# solar panel



## billyhill (Jan 27, 2010)

Can anyone tell me what size solar panel I need (not fixed) to keep my leisure battery topped up while the van is in storage .It will only be for 4 weeks at a time as we use the van all year round.


----------



## raynipper (Aug 4, 2008)

I guess there must be a technical answer to this taking into account battery capacity and how sunny.

But personally I would always err on the side of "A bit more" and say at least a 60 watt.

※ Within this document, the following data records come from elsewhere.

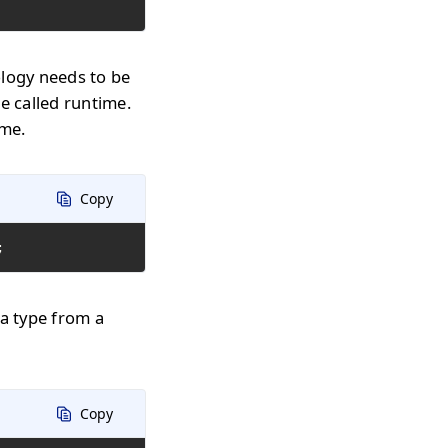
ology needs to be
e called runtime.
ime.
Copy
;
 a type from a
Copy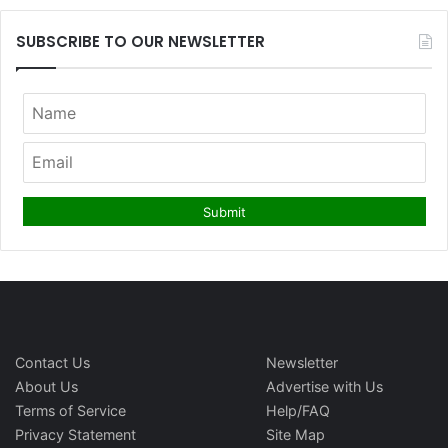
SUBSCRIBE TO OUR NEWSLETTER
Contact Us
Newsletter
About Us
Advertise with Us
Terms of Service
Help/FAQ
Privacy Statement
Site Map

At least the larger panel will always give a return when touring. OK make it a 130 watt.

Ray.


----------



## billyhill (Jan 27, 2010)

Thanks Ray.I was going to ask if I could leave the solar panel connected to the battery when on hook-up but being a bit thick I forgot.


billy.


----------



## raynipper (Aug 4, 2008)

billyhill said:


> Thanks Ray.I was going to ask if I could leave the solar panel connected to the battery when on hook-up but being a bit thick I forgot. billy.


I do Billy.
But then we have the 130 watt with a controller.

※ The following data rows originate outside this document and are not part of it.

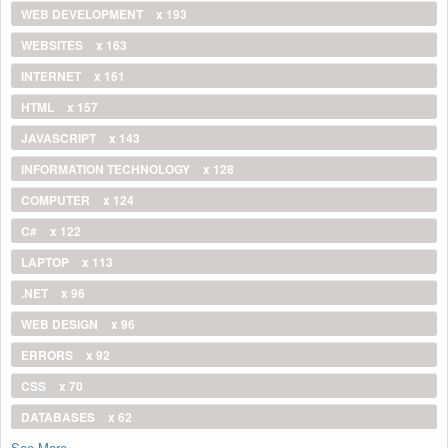
WEB DEVELOPMENT
x 193
WEBSITES
x 163
INTERNET
x 161
HTML
x 157
JAVASCRIPT
x 143
INFORMATION TECHNOLOGY
x 128
COMPUTER
x 124
C#
x 122
LAPTOP
x 113
.NET
x 96
WEB DESIGN
x 96
ERRORS
x 92
CSS
x 70
DATABASES
x 62
See More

As a solar panel will put out up to 17 volts when not tied to a battery, I think it would be OK when a charger is putting out up to 14 volts.

Once again I'm sure there are more scientific and accurate replies on their way but yes is the simple answer.

I don't think you indicated weather it was the engine or house battery you needed to top up with the solar panel.
Once again my 130 watt will keep all three house and the engine battery at 13+ volts when just parked outside. But under cover I am plugged in and again all four batteries are on the van charger.

p.s. Just noticed you did say the leisure battery. Sorry.

Ray.


----------



## JohnsCrossMotorHomes (Jul 21, 2007)

billyhill said:


> Can anyone tell me what size solar panel I need (not fixed) to keep my leisure battery topped up while the van is in storage .It will only be for 4 weeks at a time as we use the van all year round.


You could always use one of these, sits on the dashboard, and cheap!

HERE

Peter


----------



## RichardnGill (Aug 31, 2006)

We have an 85 watt solar panel and in the winter that still keeps our van batteries top up. I have just been to our van and the Cab bat was on 12.6 v and the hab bats were on 12.8v. The van has not been used since the 3rd of Jan.

If you use anything less than 60W you might find in the winter when you need it the most it will not be able to keep your batteries topped up.

Also if you go for a larger panel you will be able to spend more time away from EHU.


Richard...


----------